木秋萍推開許澤悶悶的哼了一聲:“不……不是嗎?我現在不就遭殃了。”
許澤憐惜的撫開木秋萍的長髮:“秋萍,我這個人,的確是有些花花腸子,女人也不少,但是……如果不是因為欲念不受控制,我是絕不會對你怎樣的。”
木秋萍身子一震,癟癟嘴背過身子去,竟然低低的惴泣起來。
“傻姑娘,你想什麼呢,我不招惹你不是因為別的,是因為我的女人已經夠多了,再去招惹別的女人,那就是對我的女人得寸進尺,我這樣說只是想告訴你,我不是那種隨隨便便就找女人的荷爾蒙分泌過剩的男人,只要是我的女人,我都會認真對待。把她當成自己的妻子。”
聽了許澤的話木秋萍才算止住了哭泣,只是猶不肯轉過身來,蚊蠅般低聲問道:“那……那你娶我嗎?”
“什麼?”
“沒什麼。”木秋萍轉過身來,遲疑了一下,還是緩緩的靠近了許澤的懷裡:“沒什麼,這樣就好。”
許澤聞著木秋萍的發香,心中清算片刻,終於開口道:“秋萍,我會找個何時的時機與你結婚的,不過……只怕你要等幾年才行。”
“你……你真的會娶我?”
“會,我會娶你。”
“可是……可是周暮曦怎麼辦?我知道你跟她結婚了的。”
許澤見木秋萍正一本正經的糾結到周暮曦的身上,頓時忍不住笑起來:“秋萍你真是可愛極了,我告訴你,暮曦她們與你大都是不同的,以後你也難得與她們交集,具體呢,我抽空再與你說,總之過幾年,在這個世界,你就是我許澤唯一的合法妻子了。”

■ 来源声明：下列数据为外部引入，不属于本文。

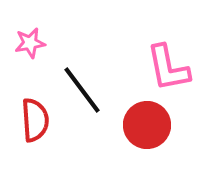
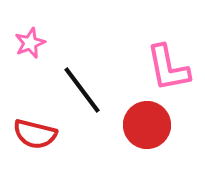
pink star: rotated 12 degrees counterclockwise
red semicircle: moved 14 px down; rotated 108 degrees clockwise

許澤思慮有他的道理,以他現在的眼界,也是看清了,他也好蘭姐她們也好,終歸不是會始終滯留於這個凡俗世界的人,木秋萍……這個陰差陽錯的女孩,天資有限,不可能成就仙道,匆匆百年,她將是許澤在凡俗為數不多的羈絆。
一切從心,心有念。莫強求。這種感悟便是許澤一時的心境,既然如此羈絆便羈絆好了,所謂斬斷塵緣,也未見其有多大仙緣。
只是百年一過,紅顏化作一杯塵土之際,難免心傷,只是避於心傷,便就生硬抹去心中情,更是因噎廢食,傷人傷己罪莫大焉。不若許其人生百年幸福過,也不枉人間一場!